An example, said Pariser, is that "there is no standard Google anymore." Instead, he reported, the company uses 57 different things it knows about its users to serve us custom search results. Netflix and Amazon push customer towards what their data says they should be interested in. Facebook, said Pariser, chooses to downplay on his news feed what his conservative friends post on the site. There's extra offense in that, suggested Pariser, because Facebook is filtering out the exact ideological others Pariser's chosen to friend for the very purpose of exposing himself to diverse ways of thinking.
The trend towards greater customization seems to be getting more noticeable as tools like Google and platforms like Facebook try to build their businesses by becoming what looks more like crafted environments. (See, for example, how Facebook's recent introduction of "community pages" into that environment changes things for its users.)

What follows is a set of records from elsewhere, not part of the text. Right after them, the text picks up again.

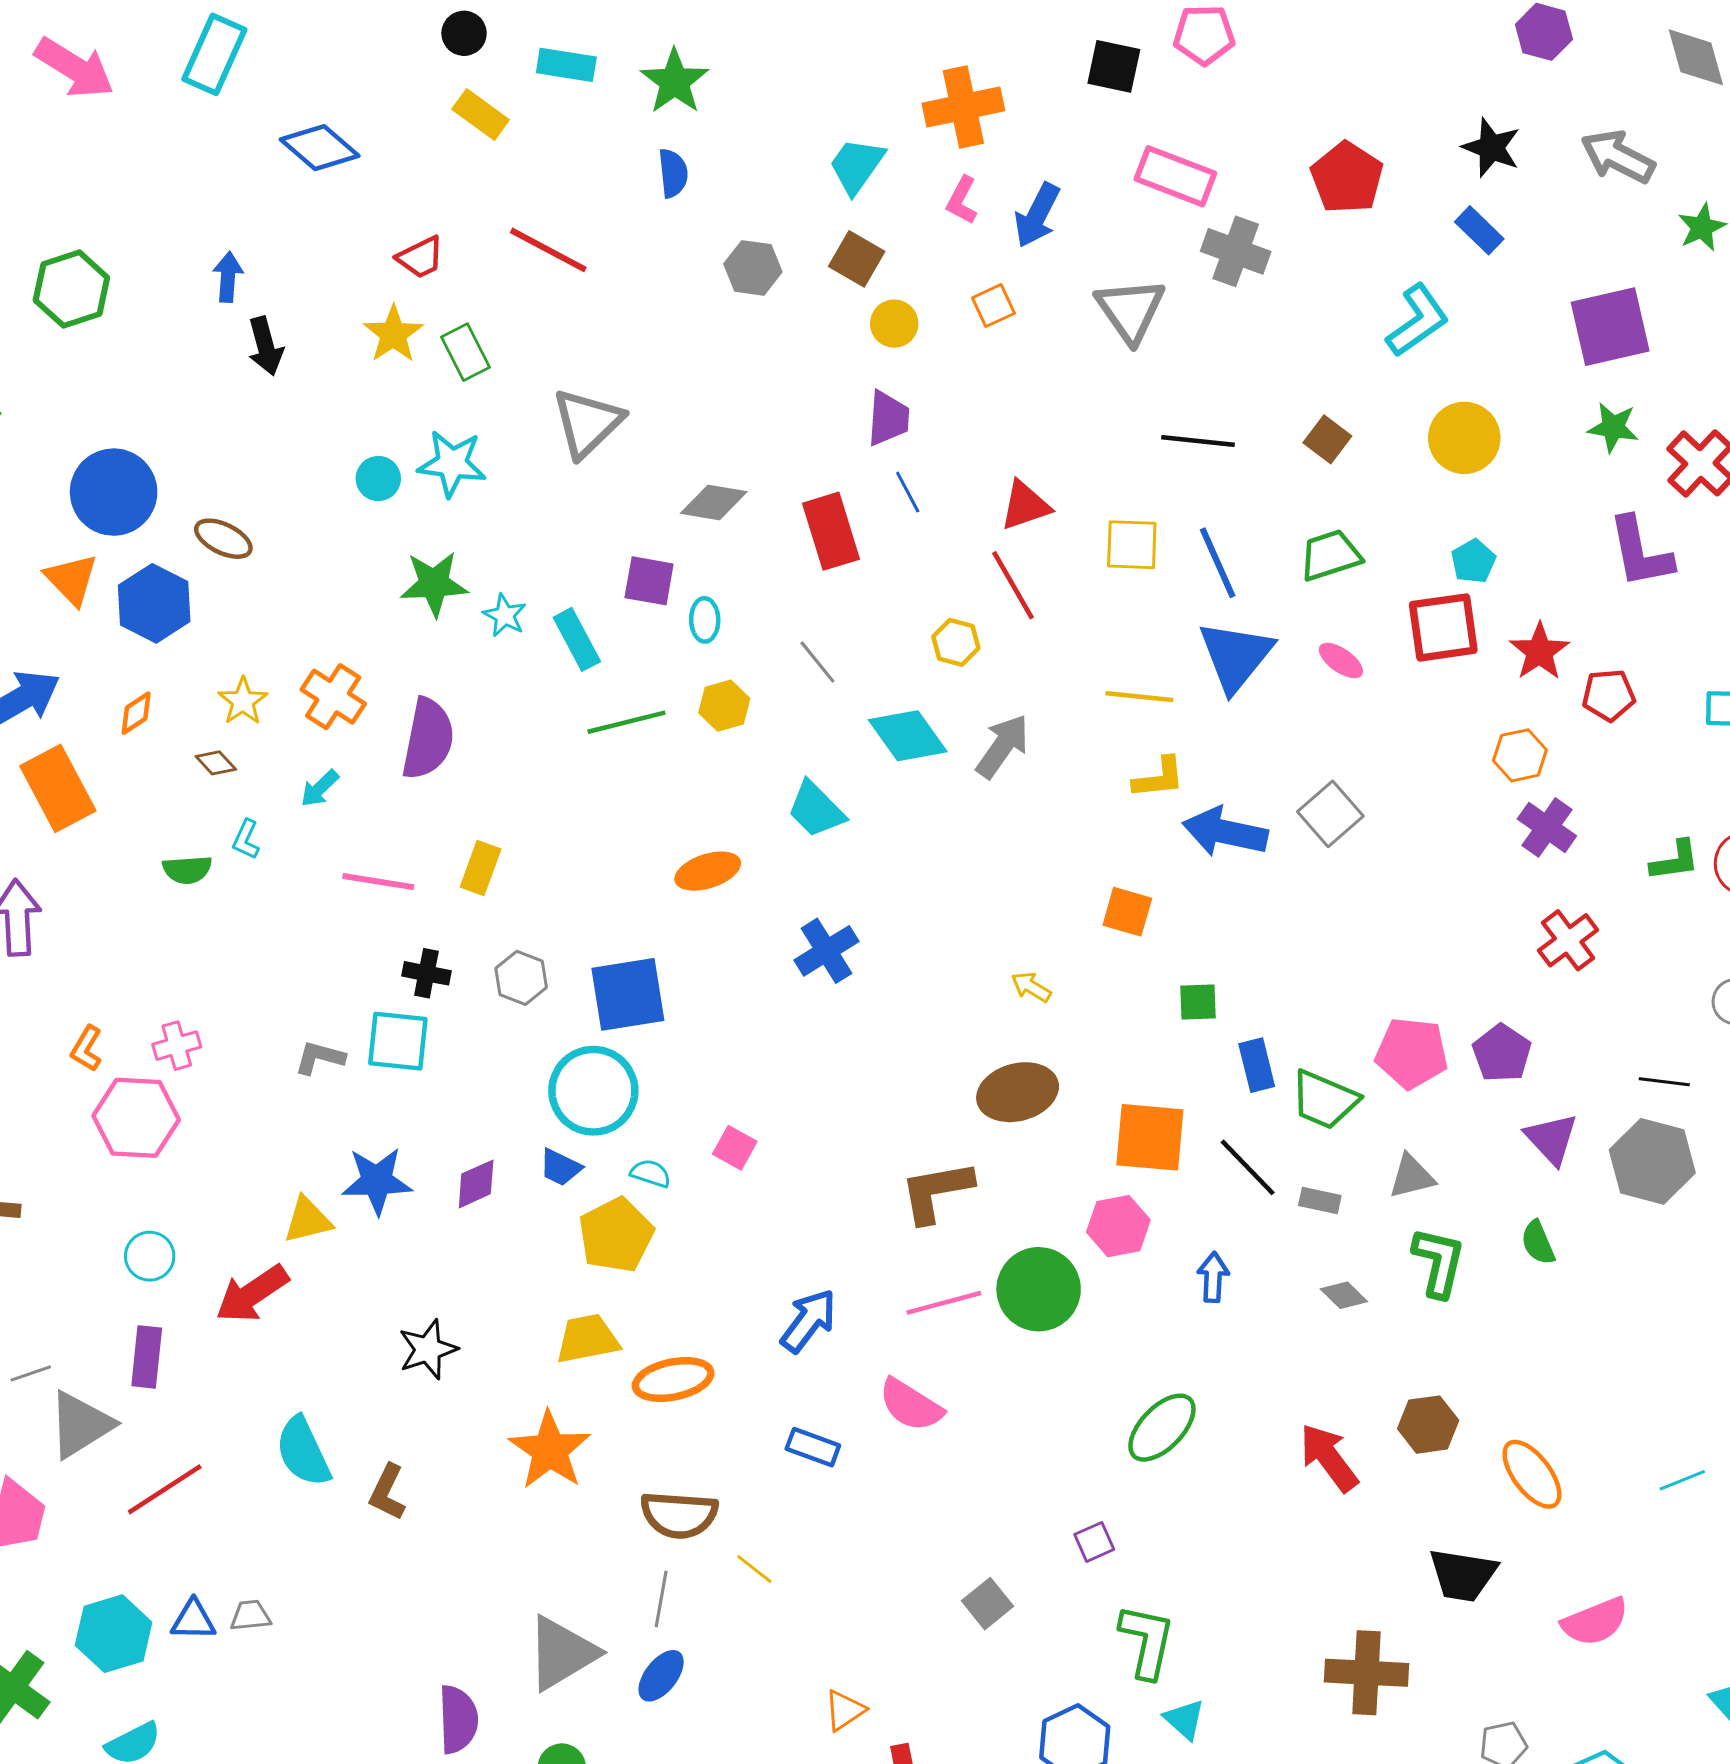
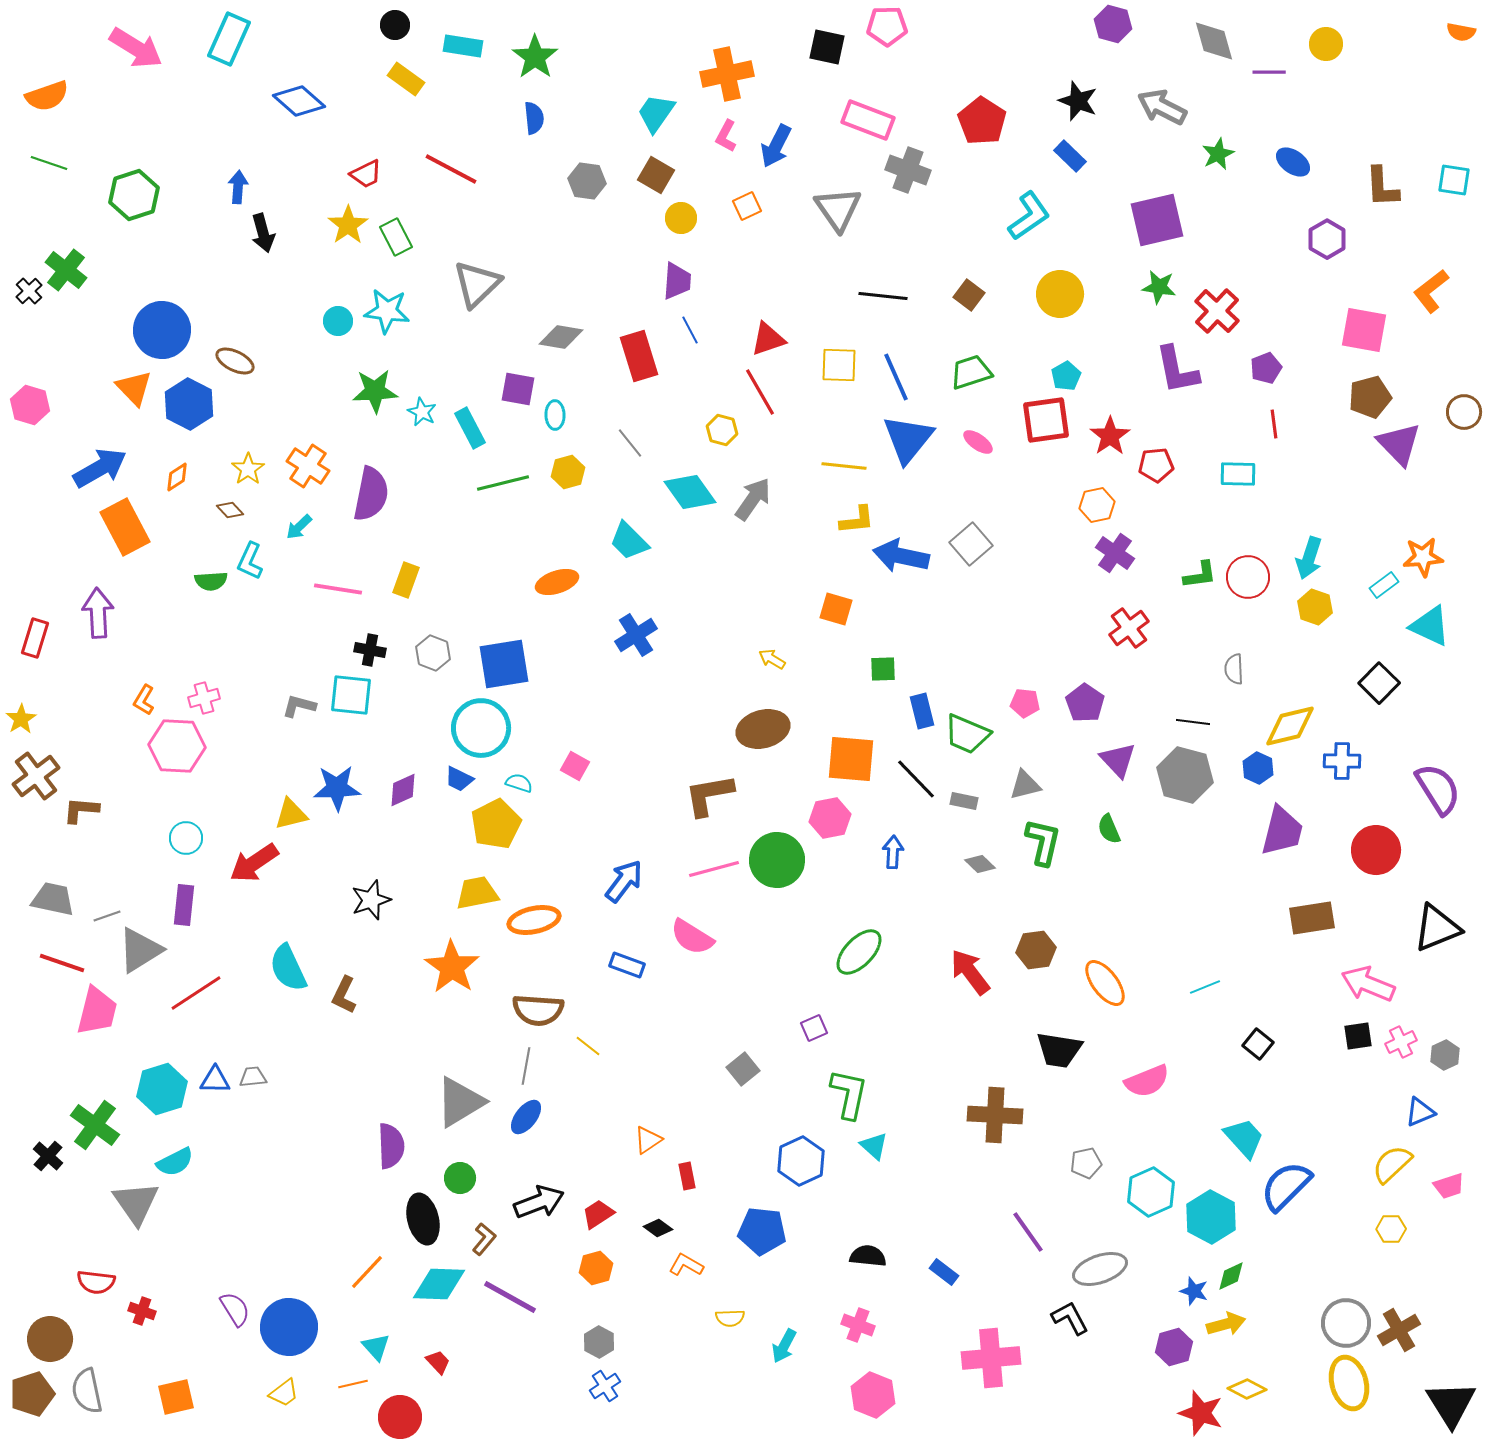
cyan L-shape: (246, 839) -> (250, 561), size x1.4
pink pentagon: (1412, 1053) -> (1025, 703), size x0.6

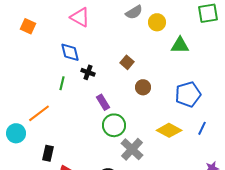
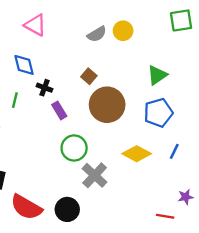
gray semicircle: (134, 12) -> (97, 34), moved
green triangle: (180, 45) -> (157, 75), moved, turned -36
brown circle: (143, 87) -> (107, 105), size x2.0
purple rectangle: (103, 102) -> (59, 110), moved

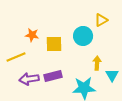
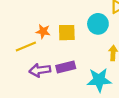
orange star: (32, 35) -> (43, 31), moved

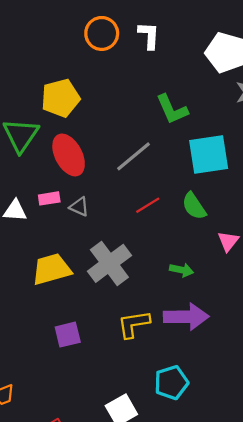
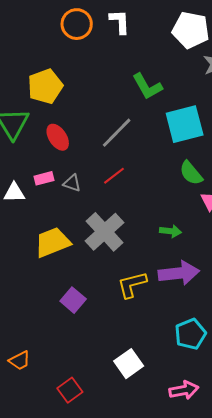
red ellipse: (69, 155) -> (58, 137), size x0.7
red line: (148, 205) -> (114, 176), moved
green semicircle: (194, 206) -> (191, 173), moved
purple square: (68, 335) -> (73, 300), turned -30
cyan pentagon: (171, 383) -> (190, 334), moved

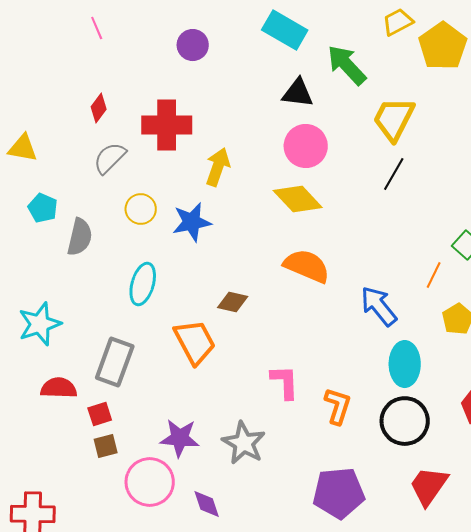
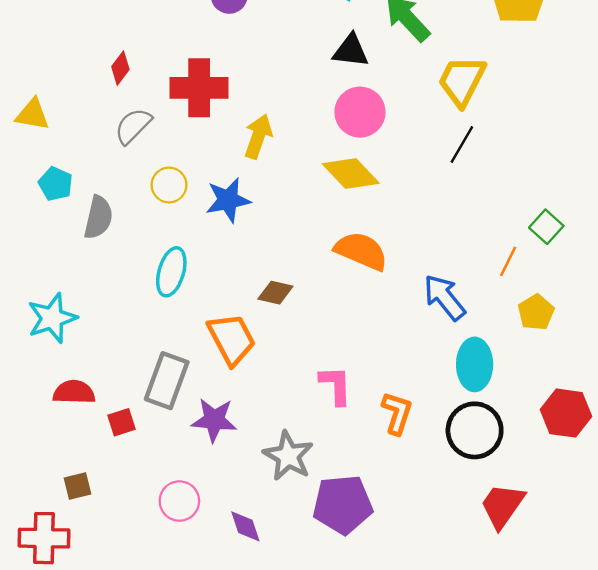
gray rectangle: (115, 362) -> (167, 381), moved
purple star: (180, 438) -> (214, 420), moved
brown square: (106, 446) -> (78, 486), moved
pink circle: (150, 482) -> (179, 501), size x0.7
purple pentagon: (339, 493) -> (343, 504), moved

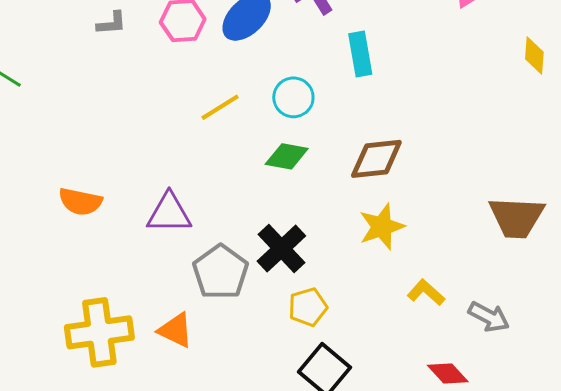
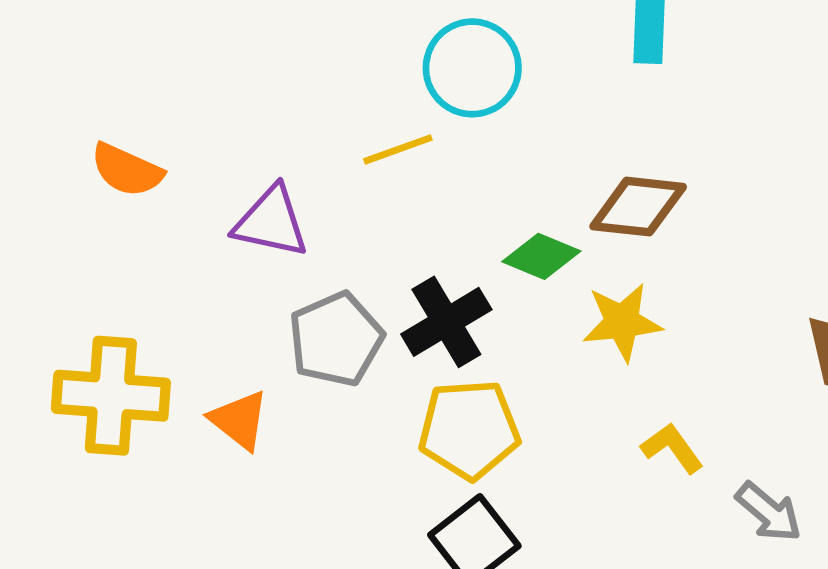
cyan circle: (293, 97) -> (472, 68), moved, size x1.4
yellow line: (220, 107) -> (398, 149), moved
green diamond: (287, 156) -> (541, 256), moved
yellow pentagon: (308, 307) -> (469, 429), size x1.5

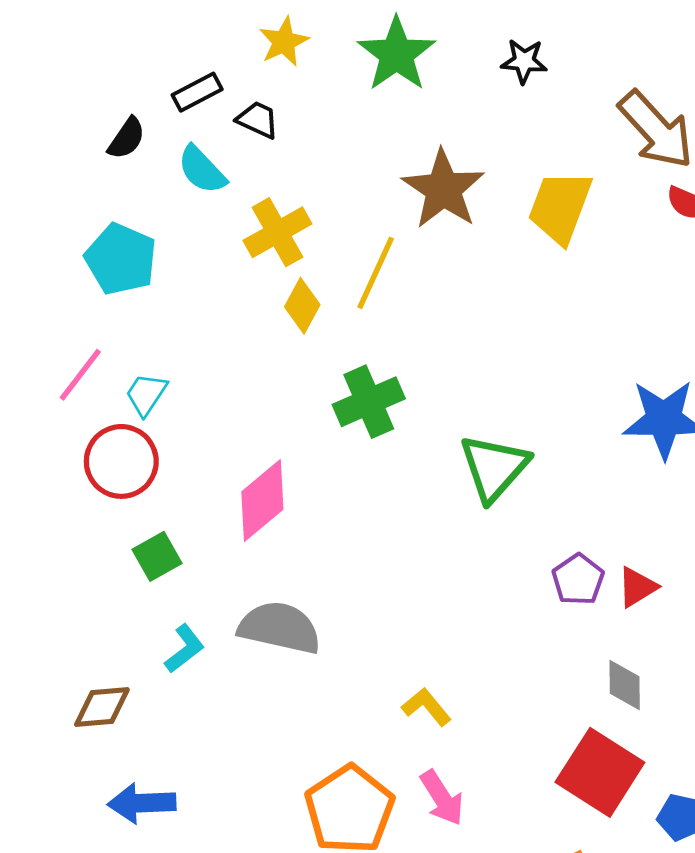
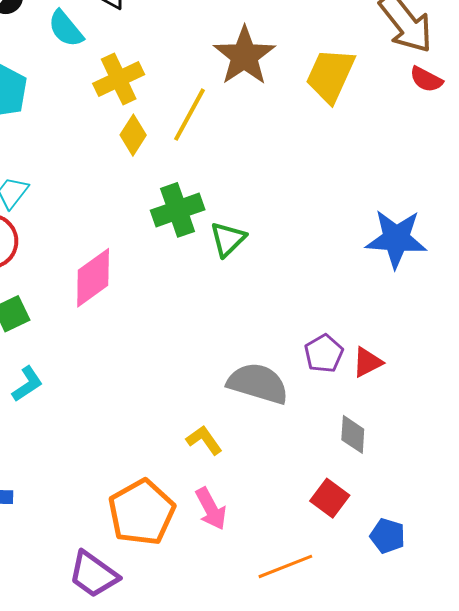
green triangle: (494, 468) -> (228, 239), moved, size x0.7
gray semicircle: (280, 628) -> (258, 383), moved
red square: (600, 772) -> (330, 498), size x0.6

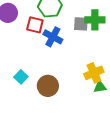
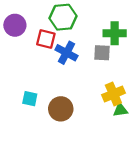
gray square: (81, 24) -> (102, 53), moved
cyan square: (21, 77) -> (30, 99), turned -32

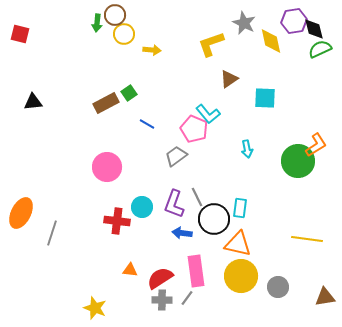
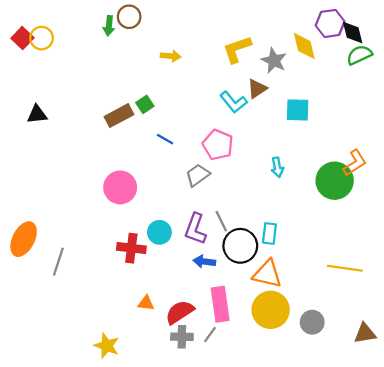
gray star: (244, 23) -> (274, 61), moved
red square: (20, 34) -> (22, 38), turned 30
yellow circle: (124, 34) -> (42, 38), moved
cyan L-shape: (208, 114) -> (234, 102), moved

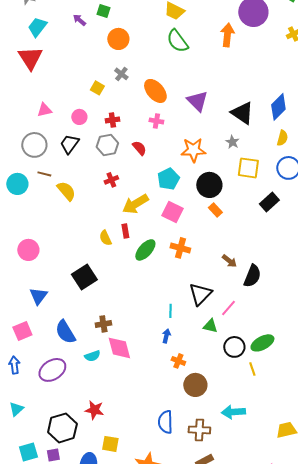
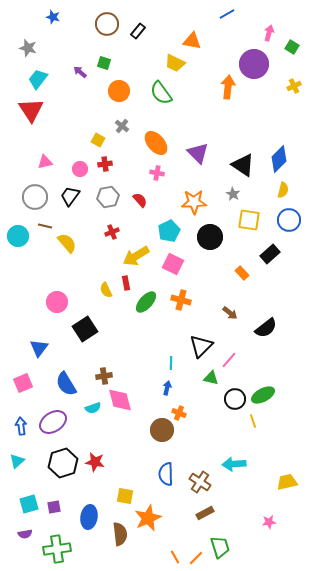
green semicircle: (177, 41) -> (161, 93), moved
red cross: (112, 120) -> (105, 164), moved
orange rectangle: (215, 210) -> (242, 273), moved
pink circle: (28, 250) -> (57, 302), moved
black semicircle: (252, 276) -> (266, 328), moved, turned 30
blue arrow: (14, 365) -> (21, 426), moved
brown circle: (195, 385) -> (162, 430), moved
black hexagon: (62, 428) -> (63, 463), moved
brown cross: (199, 430) -> (200, 482), turned 30
yellow square: (110, 444) -> (125, 496), moved

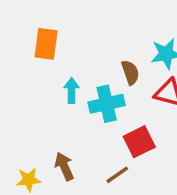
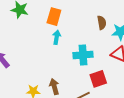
brown semicircle: (130, 72) -> (102, 23), moved
cyan arrow: (72, 90) -> (57, 37), moved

How to pop filter bubbles? Pariser makes the case that all involved share some responsibility. As users, we should be devoting media criticism to the first page of Google search results like we devote it to the front page of the New York Times. Then there are the environment builders -- Google, Facebook. Pariser argued that online creators need to become more transparent about what factors they're using to customize our online experiences. Privacy policies became a staple of the web, posted on nearly every website where one might be relevant. Users came to learn to demand them. Maybe personalization policies are next?